“Practice makes perfect.” is an often repeated phrase in the world of music lessons, but it’s a misleading one at best. Truth is, practice doesn’t make perfect. If that were true the person who practices the greatest amount of time will achieve the most. However,there are many students who “practice” diligently but never make progress in the ways that our necessary. There are others who seemingly practice little but progress in great strides. What’s happening?
The reality is, “Perfect practice makes perfect.”
What’s the difference?
The difference is in the quality of practice, not quantity, and it makes all the difference.
Here are examples of bad practice:
- Consuming study material as fast as possible without completely internalizing the lessons within.
- Continually repeating mistakes with the hope that it will work itself out eventually.
- Always starting from the beginning of whatever study material.
- Trying to play fast without being accurate.

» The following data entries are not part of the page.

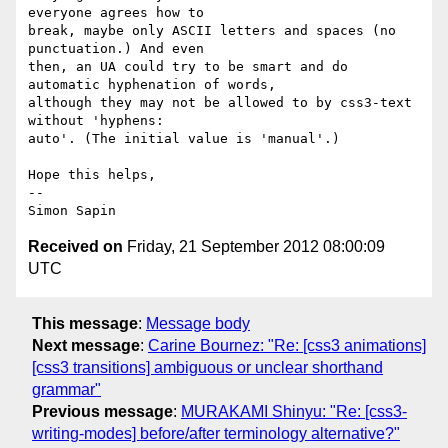
everyone agrees how to 

break, maybe only ASCII letters and spaces (no 
punctuation.) And even 

then, an UA could try to be smart and do 
automatic hyphenation of words, 

although they may not be allowed to by css3-text 
without 'hyphens: 

auto'. (The initial value is 'manual'.)

Hope this helps,

-- 

Received on
Friday, 21 September 2012 08:00:09
UTC
This message
:
Message body
Next message
:
Carine Bournez: "Re: [css3 animations]
[css3 transitions] ambiguous or unclear shorthand
grammar"
Previous message
:
MURAKAMI Shinyu: "Re: [css3-
writing-modes] before/after terminology alternative?"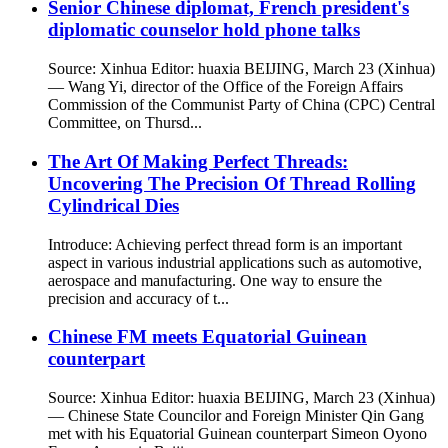
Senior Chinese diplomat, French president's
diplomatic counselor hold phone talks
Source: Xinhua Editor: huaxia BEIJING, March 23 (Xinhua)
— Wang Yi, director of the Office of the Foreign Affairs
Commission of the Communist Party of China (CPC) Central
Committee, on Thursd...
The Art Of Making Perfect Threads:
Uncovering The Precision Of Thread Rolling
Cylindrical Dies
Introduce: Achieving perfect thread form is an important
aspect in various industrial applications such as automotive,
aerospace and manufacturing. One way to ensure the
precision and accuracy of t...
Chinese FM meets Equatorial Guinean
counterpart
Source: Xinhua Editor: huaxia BEIJING, March 23 (Xinhua)
— Chinese State Councilor and Foreign Minister Qin Gang
met with his Equatorial Guinean counterpart Simeon Oyono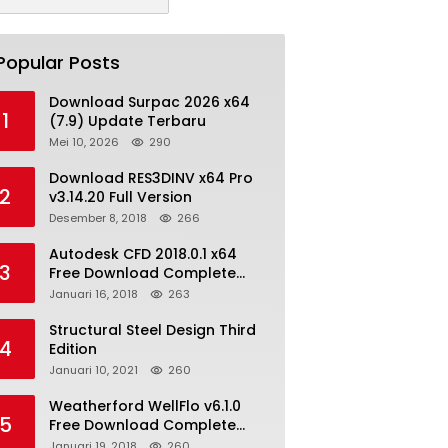
Popular Posts
Download Surpac 2026 x64
1
(7.9) Update Terbaru
Mei 10, 2026
290
Download RES3DINV x64 Pro
2
v3.14.20 Full Version
Desember 8, 2018
266
Autodesk CFD 2018.0.1 x64
3
Free Download Complete
With Keygen
Januari 16, 2018
263
Structural Steel Design Third
4
Edition
Januari 10, 2021
260
Weatherford WellFlo v6.1.0
5
Free Download Complete
License
Januari 19, 2018
260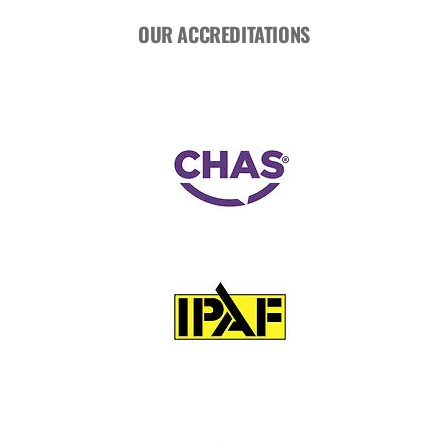
OUR ACCREDITATIONS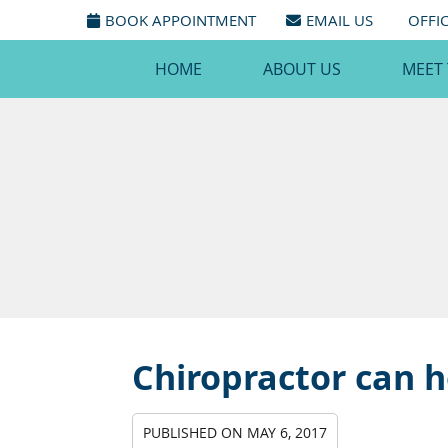
BOOK APPOINTMENT
EMAIL US
OFFI
HOME
ABOUT US
MEET
Chiropractor can h
PUBLISHED ON
MAY 6, 2017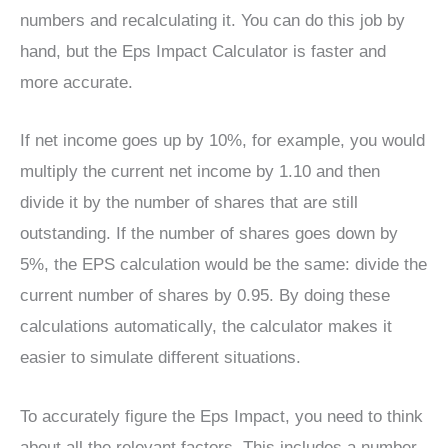
numbers and recalculating it. You can do this job by
hand, but the Eps Impact Calculator is faster and
more accurate.
If net income goes up by 10%, for example, you would
multiply the current net income by 1.10 and then
divide it by the number of shares that are still
outstanding. If the number of shares goes down by
5%, the EPS calculation would be the same: divide the
current number of shares by 0.95. By doing these
calculations automatically, the calculator makes it
easier to simulate different situations.
To accurately figure the Eps Impact, you need to think
about all the relevant factors. This includes a number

- Practicing without an understanding of rhythmic placement.
While you might make initial progress while practicing badly, you will quickly plateau if you never address the core problems. Worse yet, you may learn bad habits and will have to spend more time fixing those than had you practiced properly.
Here are some examples of perfect practice:
- Extracting as many musical lessons as you can from a single piece of material.
- Practicing good technique slowly, and gradually increasing the speed as the movements become internalized.
- Extrapolating problem areas in a piece of music and fixing them before reintroducing them into the full context.
- Practicing with a metronome click placed on different beats to reinforce your internal sense of rhythm.
Perfect practicing will make sure that you address all of your problems and ensure steady musical progress.
Perfect practice is also a great time saver! This is a powerful motivator for me, or anyone who finds limited time for practice. If you don’t practice perfectly, you will inevitably have to correct the bad habits you pickup. As a result you will be spending more time on material that could have been conquered if you did it correctly from the start.